Jonathan Marks's picture

I would argue that the iPod Touch is also a great wifi radio - even before the apps. In Europe there are two rival companies, reciva.com and frontier silicon making wifi radio models that are now appearing in a whole range of wifi desktop radios. The best ones are the ones with accurate links. Neither company understands the wisdom of the crowds as yet, which is why their listings have problems keeping up. But, in general, the wifi radios are brilliant. Helps me discover there is still some great radio out there - even if it is no longer in the country you live in ;-)

What's a great radio now?

Doc Searls's picture

The Touch is a fine radio if you're tuning in a browser and your only connection is wi-fi. But real radios should be at least somewhat easy to use. I submit that almost none of today's phones or MIDs (Mobile Internet Devices), including the Touch, qualify.

i say "almost" because the iPhone qualifies. In Can The New iPhone Revolutionize Radio?, Larry Magid uses the iPhone as a radio, tuning stations over the Net, which he accesses via the cell phone system.
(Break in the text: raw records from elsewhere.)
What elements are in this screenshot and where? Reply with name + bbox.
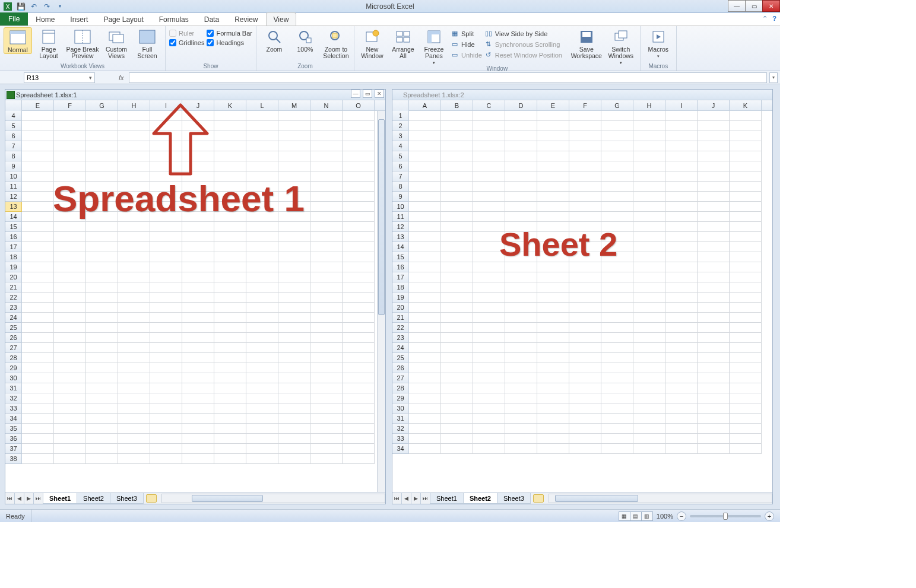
cell[interactable] [310, 131, 343, 141]
cell[interactable] [278, 424, 310, 434]
cell[interactable] [473, 333, 505, 343]
cell[interactable] [730, 232, 762, 242]
cell[interactable] [343, 242, 375, 252]
cell[interactable] [409, 363, 441, 373]
cell[interactable] [278, 454, 310, 464]
reset-window-position-button[interactable]: ↺Reset Window Position [484, 50, 568, 60]
cell[interactable] [633, 262, 665, 272]
cell[interactable] [665, 232, 698, 242]
cell[interactable] [343, 252, 375, 262]
cell[interactable] [730, 373, 762, 383]
cell[interactable] [730, 343, 762, 353]
cell[interactable] [505, 383, 537, 393]
cell[interactable] [214, 222, 246, 232]
cell[interactable] [86, 424, 118, 434]
cell[interactable] [601, 111, 633, 121]
cell[interactable] [698, 242, 730, 252]
cell[interactable] [505, 232, 537, 242]
redo-icon[interactable]: ↷ [42, 1, 52, 12]
cell[interactable] [505, 212, 537, 222]
cell[interactable] [22, 393, 54, 403]
row-header[interactable]: 13 [392, 232, 409, 242]
cell[interactable] [310, 252, 343, 262]
cell[interactable] [86, 282, 118, 293]
cell[interactable] [409, 343, 441, 353]
cell[interactable] [118, 151, 150, 161]
cell[interactable] [22, 202, 54, 212]
cell[interactable] [473, 403, 505, 414]
cell[interactable] [698, 161, 730, 171]
cell[interactable] [22, 242, 54, 252]
cell[interactable] [441, 343, 473, 353]
arrange-all-button[interactable]: Arrange All [389, 27, 417, 59]
column-header[interactable]: E [22, 100, 54, 111]
cell[interactable] [150, 171, 182, 182]
cell[interactable] [569, 131, 601, 141]
cell[interactable] [343, 182, 375, 192]
cell[interactable] [409, 182, 441, 192]
cell[interactable] [633, 333, 665, 343]
row-header[interactable]: 27 [392, 373, 409, 383]
sheet-nav-first-icon[interactable]: ⏮ [392, 493, 402, 504]
cell[interactable] [601, 363, 633, 373]
cell[interactable] [343, 272, 375, 282]
cell[interactable] [665, 222, 698, 232]
save-workspace-button[interactable]: Save Workspace [570, 27, 603, 59]
cell[interactable] [278, 333, 310, 343]
cell[interactable] [22, 232, 54, 242]
row-header[interactable]: 17 [5, 242, 22, 252]
cell[interactable] [182, 151, 214, 161]
cell[interactable] [730, 262, 762, 272]
cell[interactable] [214, 424, 246, 434]
row-header[interactable]: 12 [5, 192, 22, 202]
row-header[interactable]: 6 [5, 131, 22, 141]
cell[interactable] [473, 202, 505, 212]
cell[interactable] [665, 212, 698, 222]
row-header[interactable]: 10 [5, 171, 22, 182]
cell[interactable] [246, 323, 278, 333]
cell[interactable] [182, 282, 214, 293]
cell[interactable] [698, 131, 730, 141]
row-header[interactable]: 5 [392, 151, 409, 161]
cell[interactable] [473, 282, 505, 293]
normal-view-button[interactable]: Normal [4, 27, 32, 54]
cell[interactable] [150, 454, 182, 464]
row-header[interactable]: 31 [392, 414, 409, 424]
cell[interactable] [310, 242, 343, 252]
cell[interactable] [278, 131, 310, 141]
cell[interactable] [601, 403, 633, 414]
column-header[interactable]: H [633, 100, 665, 111]
cell[interactable] [698, 192, 730, 202]
row-header[interactable]: 22 [392, 323, 409, 333]
row-header[interactable]: 21 [5, 282, 22, 293]
cell[interactable] [182, 303, 214, 313]
cell[interactable] [118, 323, 150, 333]
sheet-tab-sheet2[interactable]: Sheet2 [463, 493, 497, 504]
cell[interactable] [150, 222, 182, 232]
row-header[interactable]: 5 [5, 121, 22, 131]
cell[interactable] [150, 414, 182, 424]
cell[interactable] [310, 222, 343, 232]
cell[interactable] [86, 414, 118, 424]
cell[interactable] [730, 111, 762, 121]
cell[interactable] [278, 272, 310, 282]
cell[interactable] [730, 192, 762, 202]
cell[interactable] [182, 393, 214, 403]
name-box-dropdown-icon[interactable]: ▾ [89, 75, 92, 81]
cell[interactable] [86, 434, 118, 444]
cell[interactable] [343, 424, 375, 434]
cell[interactable] [86, 262, 118, 272]
cell[interactable] [278, 252, 310, 262]
cell[interactable] [22, 171, 54, 182]
cell[interactable] [441, 323, 473, 333]
cell[interactable] [473, 363, 505, 373]
cell[interactable] [730, 333, 762, 343]
cell[interactable] [537, 313, 569, 323]
row-header[interactable]: 7 [392, 171, 409, 182]
cell[interactable] [86, 242, 118, 252]
cell[interactable] [118, 434, 150, 444]
zoom-button[interactable]: Zoom [260, 27, 289, 53]
column-header[interactable]: K [730, 100, 762, 111]
cell[interactable] [54, 131, 86, 141]
cell[interactable] [278, 282, 310, 293]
I'll say more in my next post.

Doc Searls is Senior Editor of Linux Journal

with services like last.fm

Pit Schultz's picture

with services like last.fm and play.it CBS is offering alternatives to XM/Sirius which are web based. today a successful webcaster like di.fm has a worldwide audience of concurent listeners which is as small as mid town FM radio station. there will be no golden age of streaming without a large scale transition from unicasting to multicasting on the lower network layers. a growing demand of ubiquitous streaming bandwidth leads to a battle of infrastructure which restricts premium usage. pandora for example is only available in the US. companies like Comcast and AT&T do not understand the culture of p2p, packet switching and peering agreements. cloud computing and content delivery networks set up large proprietary zones just like clear channel and cable providers did. they will likely try to create a new scarcity of the means of distribution acting as gatekeepers of commerce. if the end to end architecture of the internet should persist in an age of streaming media, somebody has to pay the bandwith bill (including the royality fees).